# Late season Pigweed



## dvcochran (Oct 1, 2017)

***Apologies up front for all the questions.

My sister-in-law's pastures have not been maintained well or sprayed the last 2-3 years. The Pigweed is bad in places and tall. 
1.) Is it too late in the year to spray 2-4-D (or similar) in middle TN? 
2.) If sprayed now, would you add a pre-emergent?
3.) Would it be better/more efficient just to bush hog it down now and wait until early spring to spray? 
4.) If it was sprayed now, how long would you wait to mow it down?
5.) Tillage is not an option for her. If it was mowed down, would you soil sample, add amendments and drill seed now (3-weeks after spraying)? 
6.) Just looking to get the pastures back in shape. This is not hay field. It does join hay field. No signs of it jumping the fence yet but if sprayed, would you just make a pass on the perimeter of the hay fields?

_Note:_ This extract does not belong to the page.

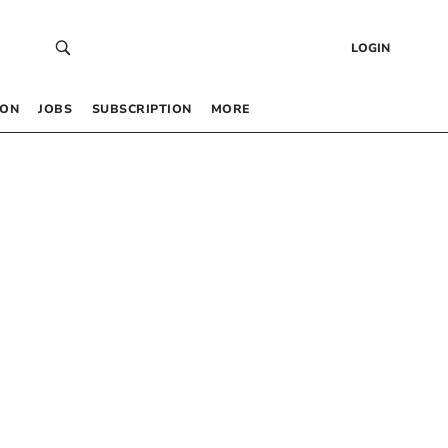
LOGIN
 ON
JOBS
SUBSCRIPTION
MORE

So sorry for all the questions. I am sort of getting thrown back into responsibility of this land and trying to get ahead of the bigger problems. Thanks, David


----------



## MTB98 (Feb 13, 2021)

Pigweed is an annual. Mow it down this year. You may need to mow it one more time depending on how long your growing season is.


----------



## Balerdan (4 mo ago)

I’d say mow it this time. Spray in the spring


----------